Hinting and hoping rarely yields the desired outcome for your career (or anything else, for that matter). With all the other priorities competing for your boss’s attention, you can’t trust that they will recognize all your efforts. Even if your boss does recognize your hard work, if you don’t clearly communicate your goals and ambitions, they may assume you are not interested in a promotion. When it comes to my own career, I would never leave it up to chance; I don’t make any assumptions and I make my intentions clear. When women finally ask for what we want, we seem to feel guilty about it. In many ways, women feel that they are undeserving of bigger, better opportunities; we have a hard time asking for a bigger job, a better role, or more money. So, we work harder and hope that someone will notice and recognize us for it by giving us the kiss on the forehead that we are seeking. But it doesn’t really work that way. If you don’t ask for what you want, you likely won’t get it.
How we operate reminds me of how the mothers of my generation ran their households. My mother, God rest her soul, grew up in a time when a woman’s opinion didn’t really matter and her greatest career option was to get married. She played her role as wife and mother dutifully. She never stepped out or overstepped, and she certainly never complained. She just kept plugging away thanklessly and continued to run our household like a well-oiled machine. Until one day, she died and the machine fell apart. I tell this story not to elicit pity or sorrow, but to draw parallels to women in the workplace. Women tend to work quietly and tirelessly in hopes that someone will notice their efforts. But working quietly is the surest way to guarantee that recognition will never come. Yet, women continue to do this throughout their entire careers until they die—not literally, but until they leave the company or workforce altogether.

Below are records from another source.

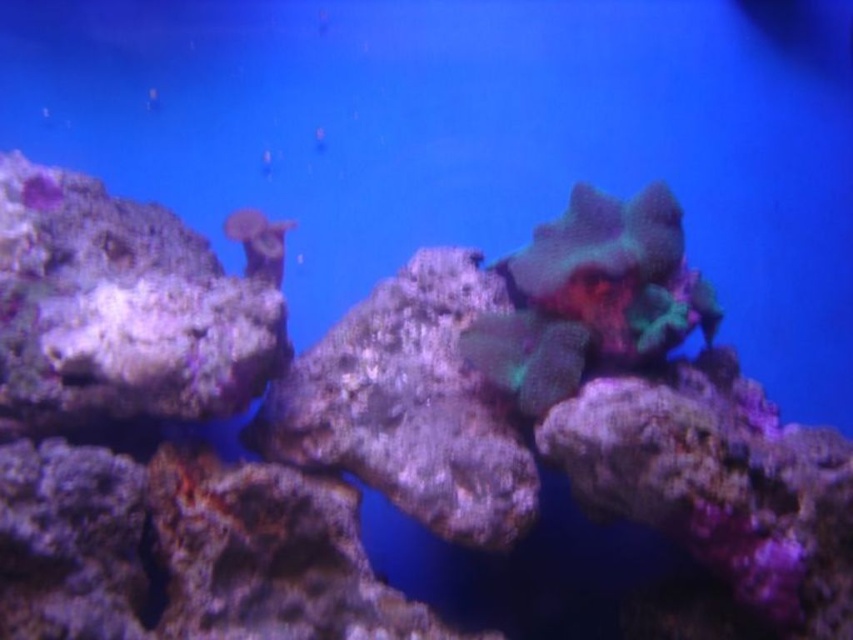 Can you confirm if rough textured rock at center is thinner than translucent coral at upper center?

In fact, rough textured rock at center might be wider than translucent coral at upper center.

Describe the element at coordinates (409, 404) in the screenshot. I see `rough textured rock at center` at that location.

Is point (480, 540) closer to viewer compared to point (248, 227)?

Yes, it is.

Identify the location of rough textured rock at center. (409, 404).

Who is more distant from viewer, (274, 428) or (689, 298)?

Positioned behind is point (274, 428).

Between rough textured rock at center and green coral at center, which one appears on the right side from the viewer's perspective?

green coral at center

Locate an element on the screen. This screenshot has width=853, height=640. rough textured rock at center is located at coordinates (409, 404).

Who is shorter, green coral at center or translucent coral at upper center?

translucent coral at upper center

Does green coral at center have a lesser height compared to translucent coral at upper center?

In fact, green coral at center may be taller than translucent coral at upper center.

What do you see at coordinates (592, 296) in the screenshot?
I see `green coral at center` at bounding box center [592, 296].

Identify the location of green coral at center. The height and width of the screenshot is (640, 853). (592, 296). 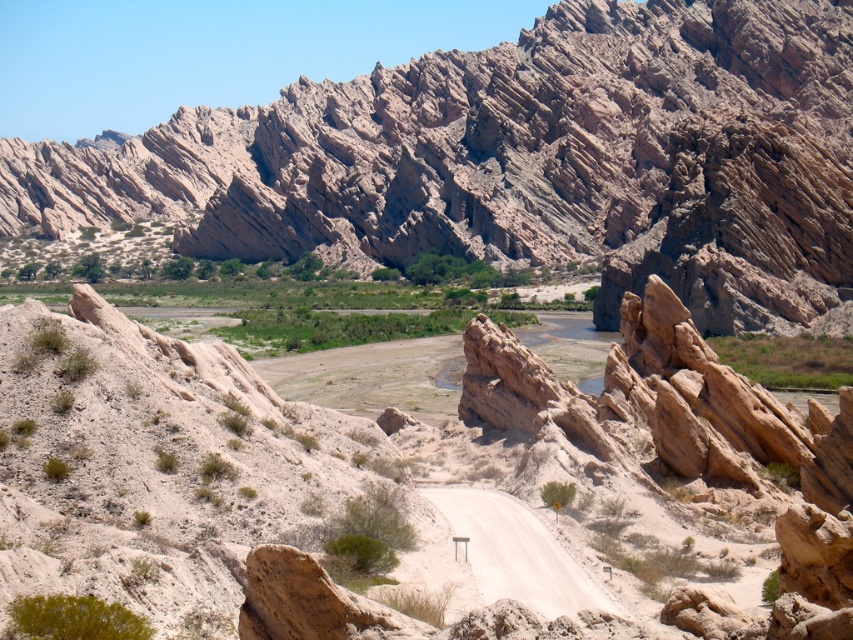 Question: Which object is closer to the camera taking this photo?

Choices:
 (A) rustic rock formation at upper center
 (B) white sandy dirt road at center

Answer: (B)

Question: Which point appears closest to the camera in this image?

Choices:
 (A) (462, 170)
 (B) (529, 525)

Answer: (B)

Question: Is rustic rock formation at upper center further to camera compared to white sandy dirt road at center?

Choices:
 (A) yes
 (B) no

Answer: (A)

Question: Can you confirm if rustic rock formation at upper center is wider than white sandy dirt road at center?

Choices:
 (A) no
 (B) yes

Answer: (B)

Question: Is rustic rock formation at upper center to the left of white sandy dirt road at center from the viewer's perspective?

Choices:
 (A) yes
 (B) no

Answer: (A) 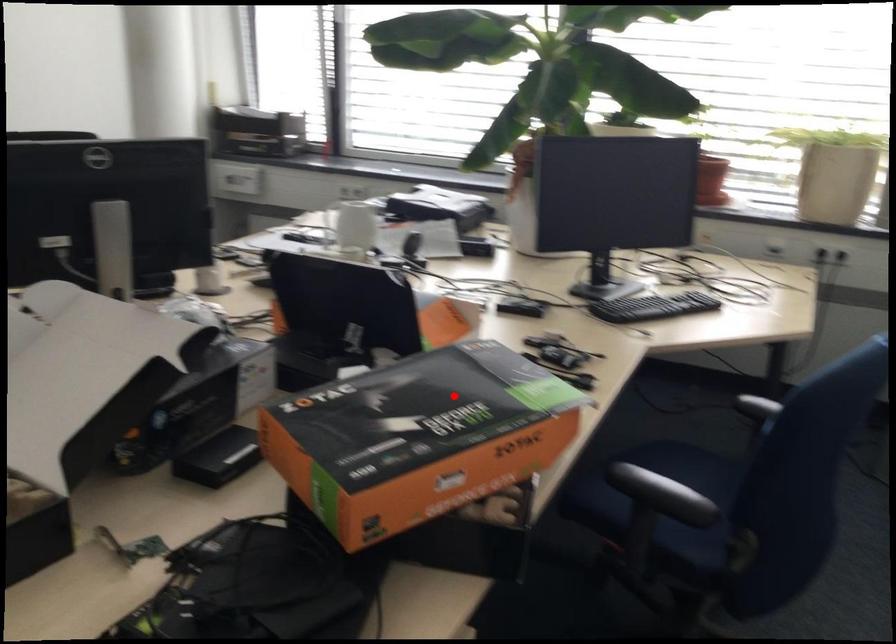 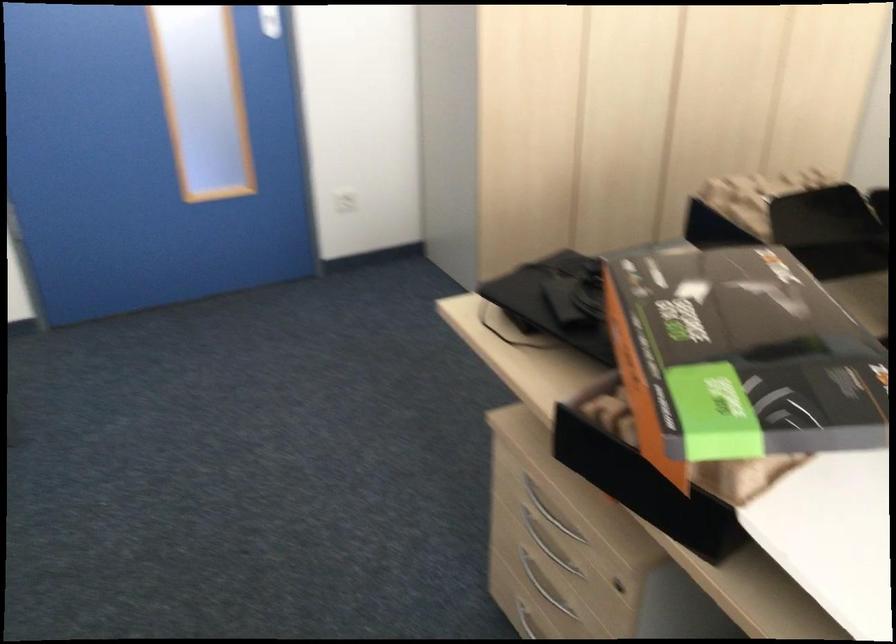 Question: I am providing you with two images of the same scene from different viewpoints. Image1 has a red point marked. In image2, the corresponding 3D location appears at what relative position? Reply with the corresponding letter.

Choices:
 (A) Closer
 (B) Farther

Answer: (A) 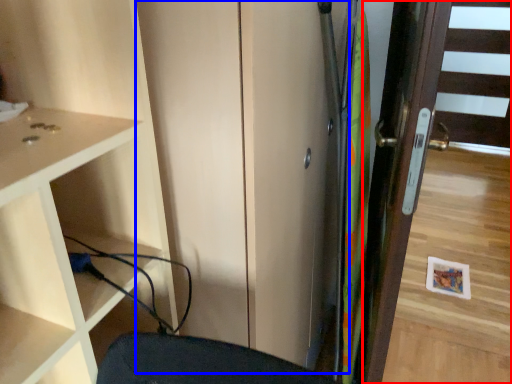 Question: Among these objects, which one is nearest to the camera, door (highlighted by a red box) or screen door (highlighted by a blue box)?

Choices:
 (A) door
 (B) screen door

Answer: (B) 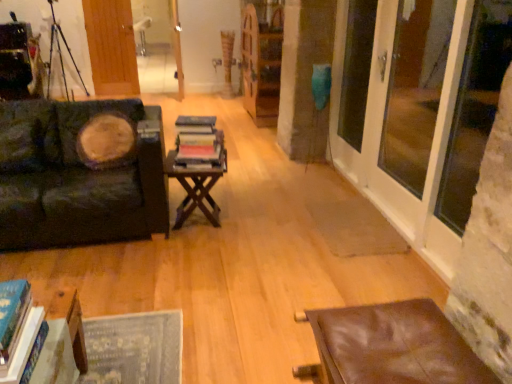 Identify the location of vacant region to the left of transparent glass door at right, the 2th window screen positioned from the front. The height and width of the screenshot is (384, 512). (339, 220). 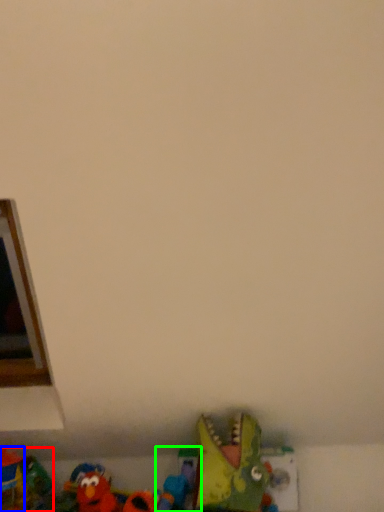 Question: Estimate the real-world distances between objects in this image. Which object is farther from toy (highlighted by a red box), toy (highlighted by a blue box) or toy (highlighted by a green box)?

Choices:
 (A) toy
 (B) toy

Answer: (B) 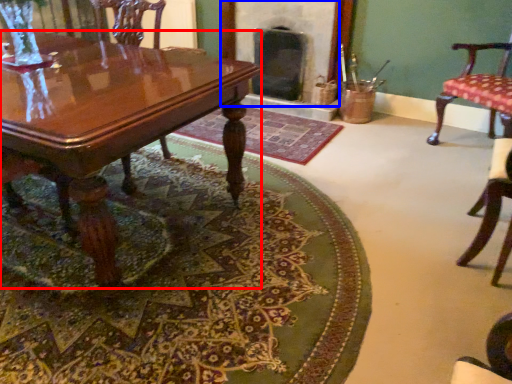 Question: Which point is further to the camera, coffee table (highlighted by a red box) or fireplace (highlighted by a blue box)?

Although my generation began to demand greater a balance in the household, we still have a tendency to fall into these traditional roles in the workplace. Women aren’t good at asking for we want because we grew up watching our mothers work tirelessly in thankless jobs. We have been socialized to work quietly and diligently behind the scenes or at the side of a man. We weren’t taught to ask for what we wanted and we certainly weren’t encouraged to assertively go get it. And most importantly we weren’t taught that we were deserving of it. But all this is changing with each new generation. Women are demanding greater equality both at home and in the workplace. Millennial women are by far the more likely to ask for what they want and to express dissatisfaction for what they don’t want than women of previous generations. But until the value of women is universally recognized and becomes a visceral part of our society, as evidenced by equal pay, women will continue to think of themselves as worth slightly less than a man.